Birdwatching is a rewarding and accessible hobby that is great for nature enthusiasts of all ages and abilities. Despite being a lifelong nature enthusiast, I had never taken to bird watching until about four years ago. Now, it’s an almost daily hobby as I can’t help but look out for birds as I go about my day. The Virginia society of Ornithology recognizes 487 different bird species in the state, meaning there’s a lot you can see without traveling far! Throughout the Willowsford community, the conservancy manages over 2000 acres of land that provides prime habitat for dozens of bird species. From raptors to songbirds, to waterfowl and woodpeckers, you’ll be able to spot them here.
While not necessary, a good pair of binoculars and a field guide for birds in your region are useful tools to invest in. These will help you identify and observe birds much more effectively. There’s also a number of great free apps for your smartphone that can be useful, like Merlin Bird ID by CornellLab which has a number of easy to use features for identifying and tracking your bird sightings.
Once you’ve got your tools down, it’s time to find some birds! Birds are everywhere, which is what makes birding a great hobby.

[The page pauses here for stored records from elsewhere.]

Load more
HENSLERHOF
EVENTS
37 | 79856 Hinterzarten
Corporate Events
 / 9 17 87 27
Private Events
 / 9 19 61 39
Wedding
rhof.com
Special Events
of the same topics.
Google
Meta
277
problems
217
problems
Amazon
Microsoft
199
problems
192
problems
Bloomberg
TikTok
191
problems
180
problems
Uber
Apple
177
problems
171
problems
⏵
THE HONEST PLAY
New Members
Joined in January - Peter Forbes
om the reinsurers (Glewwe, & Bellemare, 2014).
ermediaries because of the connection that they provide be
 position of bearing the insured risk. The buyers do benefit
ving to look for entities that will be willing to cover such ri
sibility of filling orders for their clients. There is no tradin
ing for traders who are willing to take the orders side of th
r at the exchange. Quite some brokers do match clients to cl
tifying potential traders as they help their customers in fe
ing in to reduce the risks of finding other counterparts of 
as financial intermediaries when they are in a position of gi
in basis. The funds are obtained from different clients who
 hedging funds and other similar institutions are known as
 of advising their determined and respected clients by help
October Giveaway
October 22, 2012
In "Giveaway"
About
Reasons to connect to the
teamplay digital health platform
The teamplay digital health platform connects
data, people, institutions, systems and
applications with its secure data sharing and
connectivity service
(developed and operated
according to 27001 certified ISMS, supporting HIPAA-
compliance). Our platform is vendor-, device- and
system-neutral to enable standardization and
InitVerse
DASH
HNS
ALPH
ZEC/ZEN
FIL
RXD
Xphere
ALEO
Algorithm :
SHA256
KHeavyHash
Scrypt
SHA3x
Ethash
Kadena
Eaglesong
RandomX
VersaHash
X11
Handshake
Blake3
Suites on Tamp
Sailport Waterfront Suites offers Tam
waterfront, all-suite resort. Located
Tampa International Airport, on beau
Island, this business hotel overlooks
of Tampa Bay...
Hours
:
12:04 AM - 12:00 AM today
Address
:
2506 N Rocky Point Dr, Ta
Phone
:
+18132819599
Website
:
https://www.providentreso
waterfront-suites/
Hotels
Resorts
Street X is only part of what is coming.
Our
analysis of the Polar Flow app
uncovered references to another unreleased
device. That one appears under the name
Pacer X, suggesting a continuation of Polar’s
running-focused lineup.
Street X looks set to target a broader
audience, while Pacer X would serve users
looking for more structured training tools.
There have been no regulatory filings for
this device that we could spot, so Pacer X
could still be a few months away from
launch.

While you may find yourself itching to go to far off destinations to spot elusive birds, you can also find enormous diversity of birds in your very own backyard. Want to attract more birds to your yard? Consider adding bird friendly features to your backyard like native plants, a water source, bird houses, or a bird feeder. As you grow your skills and want to expand your bird sightings, consider familiarizing yourself with birding hotspots like parks, nature reserves, or wetlands.
Joining local bird watching groups or online communities can also be useful to learn more or get insight into the best spots for birdwatching. (Seriously, a birdwatching Facebook group was once able to point me to an area where a rare yellow cardinal was located, a literal one-in-a-million sighting!). Consider also participating in citizen science projects, such as bird counts and other habitat monitoring initiatives, to contribute to scientific research and conservation efforts in your area.
Now that you’ve got the basics you need to ID and find birds, be sure to take time to appreciate the meditative and peaceful nature of bird watching. Pay attention to the distinct calls of birds and take time to observe bird behaviors. Before long, you’ll find yourself entrenched in the captivating world of birdwatching and will be keeping an eye on the skies everywhere you go!